This does not bring us back to images of the desperate Russian village. It rather points to the subtle ways in which violent and traumatic pasts can be woven into the present (Das 2007) and become part of an “uneventful violence” (Nixon 2011, 8) and “dispersed suffering” (Povinelli 2011, 4) that require analytical, societal, and political attention even if “there is nothing spectacular to report” as “nothing happens that rises to the level of an event let alone crisis” (Povinelli 2011, 4). We see analytical and representational challenges here. The potato would not have made its way into my field notes had my friend not told me the story behind it. The three women would have remained within what I perceived as a peaceful normalcy of sitting in the spring sun had our conversation not shifted to the “normalcy” of their sons’ untimely deaths. In representational terms, such conditions may be said to “suffer from a drama deficit” (Nixon 2011, 52) that may be substituted through dramatization as a means to turn the normalized and dispersed visible. One is thus confronted with a representational landscape in which poverty and distress usually remain normalized and of little interest to the public and gain attention mostly through dramatization, adding urgency to drawn-out calamities that easily elude event-centered patterns of representation and perception. Both options seem wanting.
Speaking through Ruins
Abandoned factories, mines, military bases, and towns may come to mind as among the better-known visual symbols of post-Soviet disintegration. Their appearance is often more spectacular than that of crumbling agricultural infrastructure or bushes growing over fields. Still, the remains of former agricultural facilities and abandoned houses, as well as abandoned fields, seem omnipresent across rural Russia, both visually and in people’s narratives. Often, such “ruins” are part of inhabited places—and not abandoned ghost villages— with people living beside and among them. Even as they became dysfunctional, they did not become meaningless. References to ruins and voids are frequent in rural dwellers’ narratives. They are referred to and can be read as signifiers of complex processes and symbols of changes often difficult to grasp but still impactful.

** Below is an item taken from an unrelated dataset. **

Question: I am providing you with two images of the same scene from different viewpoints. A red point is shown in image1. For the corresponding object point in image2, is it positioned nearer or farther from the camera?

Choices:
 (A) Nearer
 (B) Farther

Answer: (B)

I encountered the abandoned remains of former production bases, stables, offices, irrigation systems, dormitories, canteens, and installations in every village that I visited (figures 3.3–3.5). These ruins have different histories: sometimes their disintegration evolved around clear-cut events such as the one described in the opening quote of this chapter; sometimes they fell out of use and slowly into decay. Traces such as building skeletons usually remain, and even if they disappear completely, there remains a spot to point to and recall what used to occupy it. In an often stunningly detailed manner, rural dwellers recall the names of farm directors and specialists in succession over decades; the number of workers, specialists, brigades, cows, or sheep that their farms used to consist of; and how many tons of wheat, potatoes, or other field crops they used to produce. They also emphasize that from today’s perspective, it seems as if they had been living in another world. Some people I spoke to seemed able to reproduce a more detailed picture of the state of the village decades ago than of the present one, which I understand as an effect of estrangement and the simple fact that they no longer worked for a local kolkhoz.
FIGURE 3.1. Abandoned stables surrounded by abandoned farmland. Author’s photograph.

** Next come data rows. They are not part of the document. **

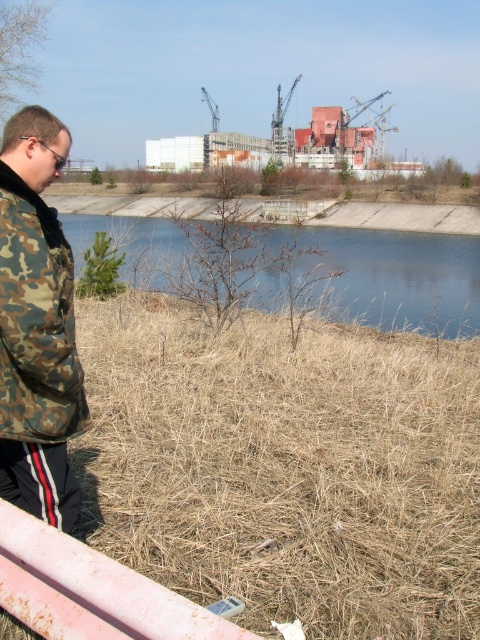 Between camo jacket at left and blue water at center, which one appears on the left side from the viewer's perspective?

Positioned to the left is camo jacket at left.

Which is above, camo jacket at left or blue water at center?

blue water at center is above.

Does point (45, 316) come farther from viewer compared to point (394, 280)?

No, it is in front of (394, 280).

You are a GUI agent. You are given a task and a screenshot of the screen. Output one action in this format:
    pyautogui.click(x=<x>, y=<y>)
    Task: Click on the camo jacket at left
    This screenshot has width=480, height=640.
    Given the screenshot: What is the action you would take?
    pyautogui.click(x=36, y=324)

Many rural dwellers say they still find it hard to understand or describe how things have changed so fundamentally over the years: how enterprises were reorganized, and property relations reconfigured, how some enterprises got by while others failed, how production breakdowns, dismissals, and bankruptcies came so suddenly, and how villagers themselves made ends meet under harsh conditions. In this light, their frequent references to ruins can be understood as pointing to a past that remains relevant. “Have you seen the remains of these buildings standing on the left when you enter the village? These used to be stables with five thousand goats. Have you seen how solid these walls were? They would have served their purpose for decades to come.” “There used to be a machinery base between the main road and the graveyard. I used to work there. All the kolkhoz machinery was repaired there.” Or: “All these buildings were built by the kolkhoz, the kolkhoz built houses and apartments for its many workers. Have you seen in what state they are now? They are run down, and half of them are empty.” Ruins point to a vanished past that remains relevant—allowing for comparison over time and allowing sense to be made of what seems like a “displacement without moving” that “leaves communities stranded in a place stripped of the very characteristics that made it inhabitable” (Nixon 2011, 19). Given the broad consensus among both rural dwellers and many commentators that the post-Soviet collapse and restructuring had particularly painful effects on rural sites, one may understand references to ruins as among the ways to express how in particular they were painful. Rural dwellers in this study thus were not interested in ruins as mere leftovers, but as symbols for connectivities to histories that “bear on the present [but] can escape scrutiny” (Stoler 2016, 5).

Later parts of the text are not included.